Commenting on trends in the casualty market after the 2017 mid-year renewals, Willis Re said demand for reinsurance is increasing as the cyber market expands and global demand is stimulated by pending regulation in the European Union (EU) and Australia.
As underlying cyber coverage expands with first party exposures, reinsurers appear to have become more focused on aggregate accumulation.
With the exception of London, most cyber capacity written remains quota share or stop loss with largely flat ceding commissions.
U.K. and European casualty business – which brings valuable diversification benefits – remained a target class for reinsurers, with larger established reinsurers being favoured for their perceived claims handling and underwriting referral expertise.

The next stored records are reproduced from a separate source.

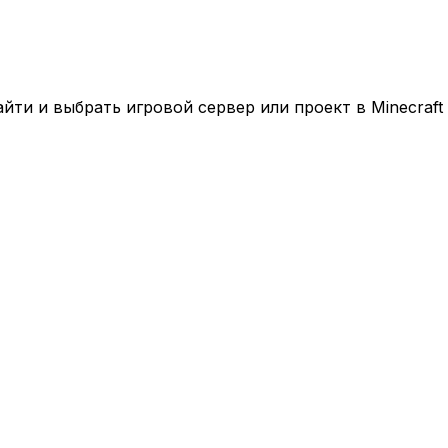
ти и выбрать игровой сервер или проект в Minecraft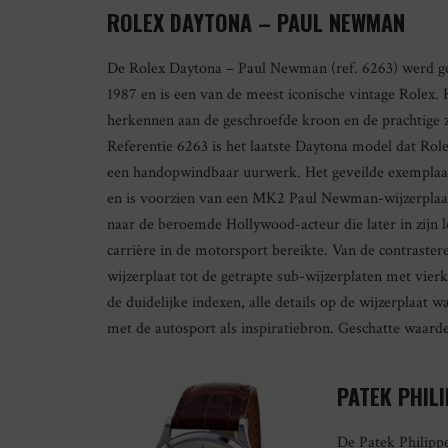
ROLEX DAYTONA – PAUL NEWMAN
De Rolex Daytona – Paul Newman (ref. 6263) werd g
1987 en is een van de meest iconische vintage Rolex. 
herkennen aan de geschroefde kroon en de prachtige z
Referentie 6263 is het laatste Daytona model dat Rol
een handopwindbaar uurwerk. Het geveilde exemplaa
en is voorzien van een MK2 Paul Newman-wijzerplaa
naar de beroemde Hollywood-acteur die later in zijn l
carrière in de motorsport bereikte. Van de contraster
wijzerplaat tot de getrapte sub-wijzerplaten met vi
de duidelijke indexen, alle details op de wijzerplaat 
met de autosport als inspiratiebron. Geschatte waard
PATEK PHIL
De Patek Philippe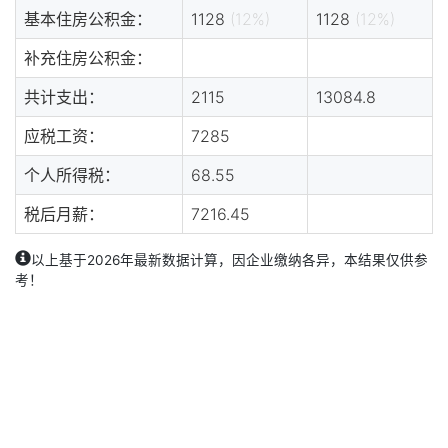
基本住房公积金：
1128
(12%)
1128
(12%)
补充住房公积金：
共计支出：
2115
13084.8
应税工资：
7285
个人所得税：
68.55
税后月薪：
7216.45
以上基于2026年最新数据计算，因企业缴纳各异，本结果仅供参
考！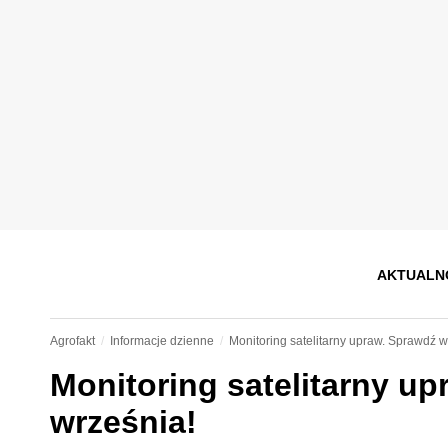
AKTUALN
Agrofakt
Informacje dzienne
Monitoring satelitarny upraw. Sprawdź 
Monitoring satelitarny u
września!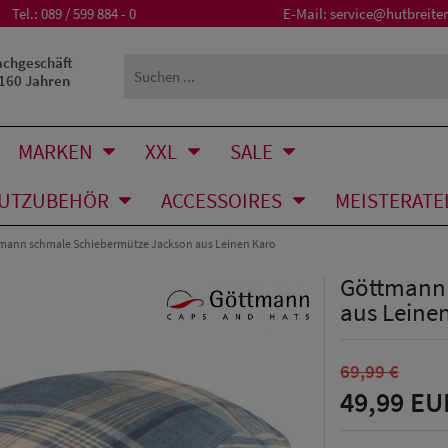
Tel.:
089 / 599 884 - 0
E-Mail:
service@hutbreiter
achgeschäft
 160 Jahren
MARKEN
XXL
SALE
UTZUBEHÖR
ACCESSOIRES
MEISTERATE
mann schmale Schiebermütze Jackson aus Leinen Karo
Göttmann 
aus Leine
69,99 €
49,99 EU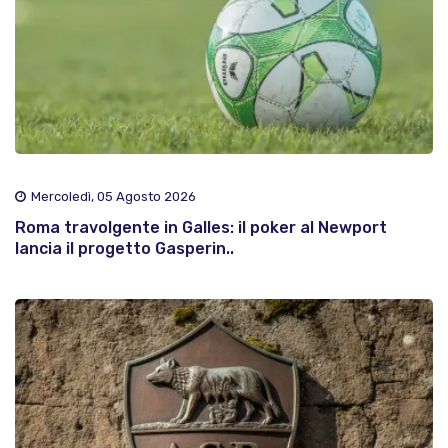
Mercoledì, 05 Agosto 2026
Roma travolgente in Galles: il poker al Newport
lancia il progetto Gasperin..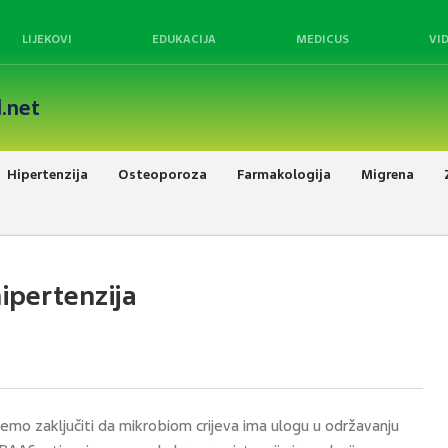
LIJEKOVI
EDUKACIJA
MEDICUS
VI
.net
Hipertenzija
Osteoporoza
Farmakologija
Migrena
hipertenzija
mo zaključiti da mikrobiom crijeva ima ulogu u održavanju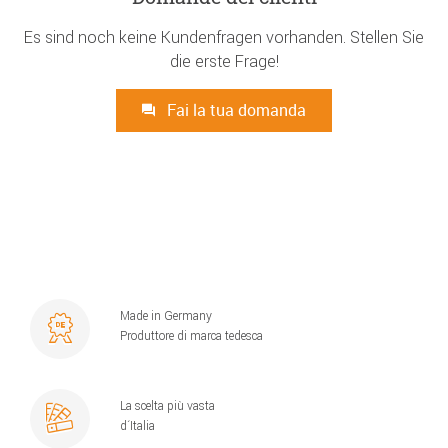
Es sind noch keine Kundenfragen vorhanden. Stellen Sie
die erste Frage!
Fai la tua domanda
Made in Germany
Produttore di marca tedesca
La scelta più vasta
d´Italia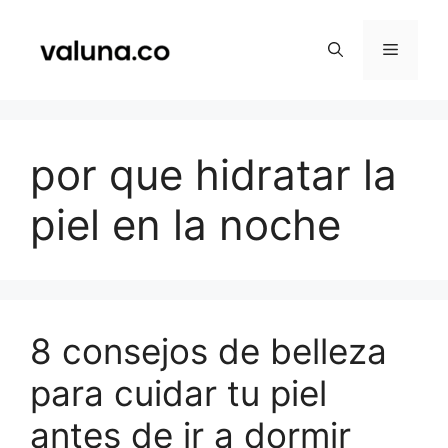
Saltar
al
Menú
contenido
por que hidratar la
piel en la noche
8 consejos de belleza
para cuidar tu piel
antes de ir a dormir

Changes to leadership of programmes remain rare, said Willis, although in Australia a trend emerged of buyers and reinsurers being increasingly prepared to sever long-term relationships if mutually beneficial terms cannot be realized.

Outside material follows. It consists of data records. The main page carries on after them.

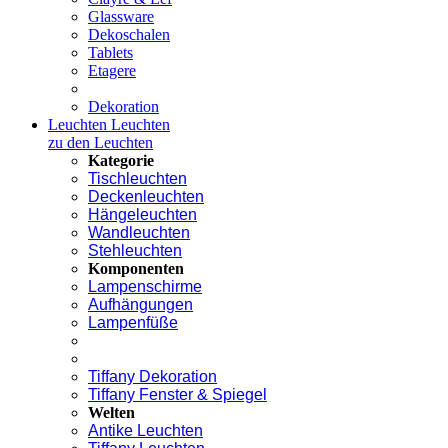
Glassware
Dekoschalen
Tablets
Etagere
Dekoration
Leuchten
Leuchten
zu den Leuchten
Kategorie
Tischleuchten
Deckenleuchten
Hängeleuchten
Wandleuchten
Stehleuchten
Komponenten
Lampenschirme
Aufhängungen
Lampenfüße
Tiffany Dekoration
Tiffany Fenster & Spiegel
Welten
Antike Leuchten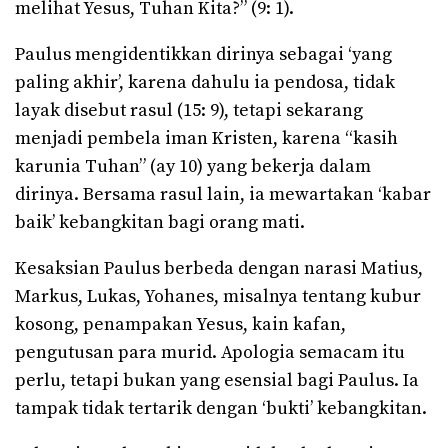
melihat Yesus, Tuhan Kita?” (9: 1).
Paulus mengidentikkan dirinya sebagai ‘yang
paling akhir’, karena dahulu ia pendosa, tidak
layak disebut rasul (15: 9), tetapi sekarang
menjadi pembela iman Kristen, karena “kasih
karunia Tuhan” (ay 10) yang bekerja dalam
dirinya. Bersama rasul lain, ia mewartakan ‘kabar
baik’ kebangkitan bagi orang mati.
Kesaksian Paulus berbeda dengan narasi Matius,
Markus, Lukas, Yohanes, misalnya tentang kubur
kosong, penampakan Yesus, kain kafan,
pengutusan para murid. Apologia semacam itu
perlu, tetapi bukan yang esensial bagi Paulus. Ia
tampak tidak tertarik dengan ‘bukti’ kebangkitan.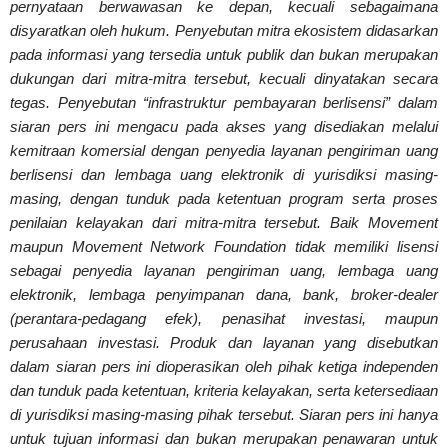
pernyataan berwawasan ke depan, kecuali sebagaimana
disyaratkan oleh hukum. Penyebutan mitra ekosistem didasarkan
pada informasi yang tersedia untuk publik dan bukan merupakan
dukungan dari mitra-mitra tersebut, kecuali dinyatakan secara
tegas. Penyebutan “infrastruktur pembayaran berlisensi” dalam
siaran pers ini mengacu pada akses yang disediakan melalui
kemitraan komersial dengan penyedia layanan pengiriman uang
berlisensi dan lembaga uang elektronik di yurisdiksi masing-
masing, dengan tunduk pada ketentuan program serta proses
penilaian kelayakan dari mitra-mitra tersebut. Baik Movement
maupun Movement Network Foundation tidak memiliki lisensi
sebagai penyedia layanan pengiriman uang, lembaga uang
elektronik, lembaga penyimpanan dana, bank, broker-dealer
(perantara-pedagang efek), penasihat investasi, maupun
perusahaan investasi. Produk dan layanan yang disebutkan
dalam siaran pers ini dioperasikan oleh pihak ketiga independen
dan tunduk pada ketentuan, kriteria kelayakan, serta ketersediaan
di yurisdiksi masing-masing pihak tersebut. Siaran pers ini hanya
untuk tujuan informasi dan bukan merupakan penawaran untuk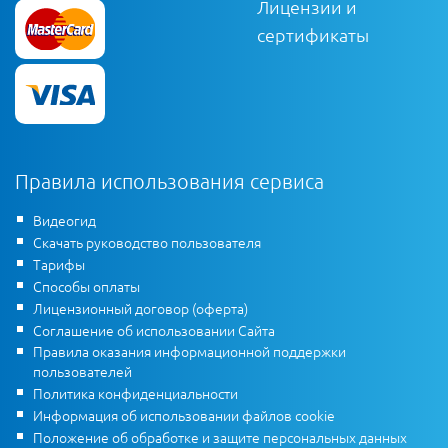
Лицензии и
сертификаты
Правила использования сервиса
Видеогид
Скачать руководство пользователя
Тарифы
Способы оплаты
Лицензионный договор (оферта)
Соглашение об использовании Сайта
Правила оказания информационной поддержки
пользователей
Политика конфиденциальности
Информация об использовании файлов cookie
Положение об обработке и защите персональных данных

The mid-year renewals showed excess of loss capacity is abundant for regional U.K. and European casualty business, but where U.K. exposures are dominant there has been impact from concerns over the Ogden rate change.
For general third party liability risk, Willis noted, rate changes were comparatively less “elastic than in short tail classes due to smaller reinsurer panel choice and buyer preference for reinsurer panel composition continuity,” although “incumbent reinsurers have responded appropriately to client requests thereby avoiding too much strain in their trading relationships.”